Ostatnimi czasy ‘Karolina Zuber na Blogu Radia Pryzmat’ nie
jest jednoznaczne z recenzjami filmowymi. Jednak tym razem właśnie to oznacza.
W celu stworzenia ‘jakiegoś’ tekstu postanowiłam odkopać
bardzo silne emocje, których doświadczyłam pewnego razu w jednym z krakowskich
multipleksów. Było to przy okazji filmu pod tytułem „Najlepszy”.
źródło:pixabay.com |
Najlepszy? Okropny? Okropnie emocjonalny? Do bólu
autentyczny? Świetnie zagrany? Dobijający? Odpowiedź na to wszystko i jeszcze
więcej brzmi: tak!
Cokolwiek się nie mówi o polskim kinie, które często wlecze
się na szarym końcu w rankingu najlepszych produkcji, ten film jest na bardzo
dobrym poziomie. Nawet aktorzy, za którymi osobiście nie przepadałam, nagle
zyskali w moich oczach wartość najwyższą.
To nie
jest ckliwa historia oparta na faktach. To jest bardzo bolesna historia oparta
na faktach.
Opowieść o życiu Jerzego Górskiego, który został mistrzem
świata w podwójnym triathlonie - ekstremalnie
wykańczającym sportowym wyzwaniu.
Na ekranie widzimy człowieka na dnie - narkomana,
alkoholika, który boryka się ze swoim ‘mrocznym ja’. Niekiedy udaje mu się
wygrać, wyjść na prostą, ale wewnętrzna walka trwa. Wiele razy miał być martwy,
ale w ziemi lądowali jego towarzysze, a on ciągle wracał do żywych...
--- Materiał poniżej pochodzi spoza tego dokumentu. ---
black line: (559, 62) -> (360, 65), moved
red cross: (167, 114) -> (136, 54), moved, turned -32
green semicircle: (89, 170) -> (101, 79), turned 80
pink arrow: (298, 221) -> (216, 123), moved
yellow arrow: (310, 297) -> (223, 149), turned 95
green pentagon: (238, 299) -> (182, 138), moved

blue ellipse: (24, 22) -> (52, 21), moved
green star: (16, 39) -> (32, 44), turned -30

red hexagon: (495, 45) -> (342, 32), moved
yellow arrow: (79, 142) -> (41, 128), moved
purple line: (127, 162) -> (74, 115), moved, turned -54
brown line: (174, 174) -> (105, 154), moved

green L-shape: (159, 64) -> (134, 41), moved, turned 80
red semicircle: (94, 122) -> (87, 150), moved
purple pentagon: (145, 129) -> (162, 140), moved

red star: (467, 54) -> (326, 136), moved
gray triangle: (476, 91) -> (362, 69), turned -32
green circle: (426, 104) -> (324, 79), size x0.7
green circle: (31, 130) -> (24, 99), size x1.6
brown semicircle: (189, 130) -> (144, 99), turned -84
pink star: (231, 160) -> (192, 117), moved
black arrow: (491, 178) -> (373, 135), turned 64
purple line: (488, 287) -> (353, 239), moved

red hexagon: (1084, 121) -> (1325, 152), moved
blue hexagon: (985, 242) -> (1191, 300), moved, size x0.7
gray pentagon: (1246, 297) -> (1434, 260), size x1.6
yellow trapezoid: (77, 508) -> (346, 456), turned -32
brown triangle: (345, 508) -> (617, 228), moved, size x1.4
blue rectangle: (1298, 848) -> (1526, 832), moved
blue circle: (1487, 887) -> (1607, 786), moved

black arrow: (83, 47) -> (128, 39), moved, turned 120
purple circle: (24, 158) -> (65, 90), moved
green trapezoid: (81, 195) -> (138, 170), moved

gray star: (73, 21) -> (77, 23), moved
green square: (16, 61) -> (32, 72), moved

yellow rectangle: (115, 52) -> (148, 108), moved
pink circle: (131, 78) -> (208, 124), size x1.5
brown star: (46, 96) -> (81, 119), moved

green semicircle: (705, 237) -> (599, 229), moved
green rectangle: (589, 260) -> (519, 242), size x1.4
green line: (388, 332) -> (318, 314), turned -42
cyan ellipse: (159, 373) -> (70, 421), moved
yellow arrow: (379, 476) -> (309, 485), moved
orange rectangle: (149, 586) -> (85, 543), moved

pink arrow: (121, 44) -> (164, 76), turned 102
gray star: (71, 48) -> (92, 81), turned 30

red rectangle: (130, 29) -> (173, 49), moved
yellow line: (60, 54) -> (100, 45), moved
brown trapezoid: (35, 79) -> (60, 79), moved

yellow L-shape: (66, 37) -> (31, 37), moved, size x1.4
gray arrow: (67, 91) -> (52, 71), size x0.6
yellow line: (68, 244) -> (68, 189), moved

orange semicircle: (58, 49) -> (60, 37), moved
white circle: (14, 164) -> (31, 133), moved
Złe doświadczenia z dzieciństwa z powodu ojca, złe
doświadczenia z młodości z powodu własnych wyborów. Jeden był dobry - odwyk -
ale w ośrodku były stale otwarte drzwi, nikt nikogo nie trzymał na siłę... I to
było najgorsze. Żadna życiowa walka, którą podejmował nie dała takiego efektu
jak Double Ironman. To nie była chęć wygrania ‘konkursu’, to była chęć wygrania
siebie. To nie było pokonanie morderczego dystansu, to było pokonanie
‘mrocznego pasażera’.
źródło: pixabay.com |
To nie
jest tekst o sztuce filmowej...
A może ona też tu jest, ale ukryta. Opisując intensywne
emocje, które towarzyszą mi dwa lata po seansie, niejako daję do zrozumienia,
że warsztat był genialny, bo stworzono historię dogłębnie poruszającą i
autentyczną. Nie pamiętam muzyki, która zapewne miała duży wpływ na odbiór
obrazu. Nie pamiętam jakości montażu, mistrza kamery czy wielkich nazwisk,
które stworzyły tę produkcję. Pamiętam to, że siedziałam skulona w fotelu i
walczyłam z odruchami wymiotnymi, aby móc obejrzeć film do końca, choć często
zza palców zasłaniających oczy.
Czy da się podsumować film jednym zdaniem? Tak, zrobiłam to
po wyjściu z kina i zrobię to tak samo teraz: „Najlepszy” – płaczesz z bohaterem, rzygasz z bohaterem, a
na końcu jesteś zmęczony, jakbyś przebiegł Double Ironman.